Denúncias oficiais contra Oliveira
Em 5 de junho de 2018, Oliveira foi notificado por um procedimento preparatório conduzido pela procuradora da República Priscila Costa Röder, que alertava para descontos irregulares feitos em benefícios de aposentados. Segundo o documento, houve lançamentos indevidos de valores referentes a contribuições como a denominada “contribuição CENTRAPE” e débitos realizados a favor de uma entidade chamada ANAPPS, sediada em Porto Alegre.
O documento destaca também a dificuldade enfrentada pelos beneficiários para o cancelamento desses descontos, relatando que mesmo após solicitar o cancelamento em agências do INSS, os débitos poderiam continuar sendo lançados por essas empresas ou por outras que eventualmente surgissem.
Alerta para a repetição do problema
A procuradora alertou sobre a possibilidade dos descontos indevidos estarem ocorrendo em âmbito nacional, prejudicando uma parcela significativa dos aposentados. Ela exigiu que o superintendente adotasse ações eficazes para evitar que novos cidadãos fossem lesados por tais práticas.
“O problema pode estar afetando a coletividade em geral, fazendo-se necessário que a autarquia tome medidas eficazes para impedir que cidadãos vulneráveis enfrentem essas situações”, destacou no documento.
Oliveira teve um prazo de 10 dias para responder e informar quais providências estavam sendo adotadas para coibir a fraude. Em sua resposta, datada de 26 de junho de 2018, ele informou que os beneficiários poderiam solicitar a suspensão dos descontos junto às entidades ou diretamente em agências do INSS, mencionando também que os acordos para esses descontos haviam sido firmados pela Diretoria de Benefícios em Brasília.
Trajetória de Oliveira e ligação com o escândalo
Quatro anos após esses eventos, em 2021, Oliveira foi convidado para assumir a diretoria de benefícios e, posteriormente, foi nomeado ministro da Previdência durante o governo de Jair Bolsonaro, do Partido Liberal (PL).
Durante seu depoimento na CPMI, apresentado pelo senador Fabiano Contarato (PT) e pelo deputado federal Alencar Santana (PT), Oliveira inicialmente negou conhecimento dos descontos realizados por entidades vinculadas ao INSS. No entanto, suas contradições na audiência resultaram em ameaças de prisão em flagrante em pelo menos duas ocasiões.
Ahmed Mohamad Oliveira justificou a falta de investigação sobre os descontos associativos alegando que, até 2021, não havia denúncias específicas sobre essa modalidade, apesar de existirem inúmeros apontamentos da CGU e acórdãos do Tribunal de Contas da União (TCU).
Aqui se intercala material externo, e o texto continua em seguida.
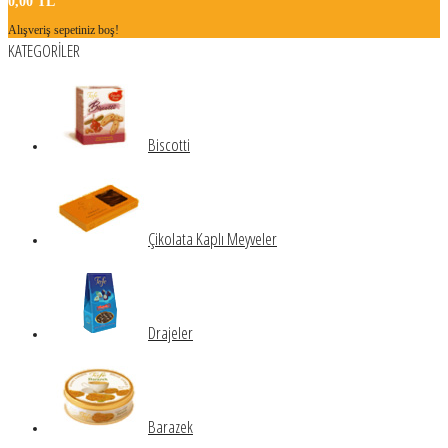
0,00 TL
Alışveriş sepetiniz boş!
KATEGORİLER
Biscotti
Çikolata Kaplı Meyveler
Drajeler
Barazek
Envolvimento com entidades suspeitas
Oliveira é acusado de autorizar descontos realizados por entidades associadas a um indivíduo conhecido como “careca do INSS”. Uma dessas entidades, a Associação de Aposentados Mutualista para Benefícios Coletivos (AMBEC), é apontada pela PF como uma das principais beneficiadas pelos descontos. Até março de 2025, a AMBEC teria arrecadado cerca de R$ 500,9 milhões por meio dessas contribuições.
O crescimento da arrecadação da AMBEC foi exponencial a partir de 2022, chegando a quase R$ 91,3 milhões em 2023. A entidade também possui transações financeiras suspeitas com o “careca do INSS”, tendo realizado pagamentos da ordem de R$ 11,9 milhões para empresas ligadas a ele.
Além disso, José Laudenor, sócio de Oliveira em uma empresa, figura em transações suspeitas relacionadas a Cícero Marcelino, apontado como operador da Conafer e alvo de recente operação da PF sobre o INSS.
De acordo com a PF, Oliveira, que mudou seu nome para Ahmed Mohamad, é considerado uma Pessoa Exposta Politicamente (PEP), tendo ocupado cargos importantes como presidente do INSS e ministro do Trabalho e Previdência.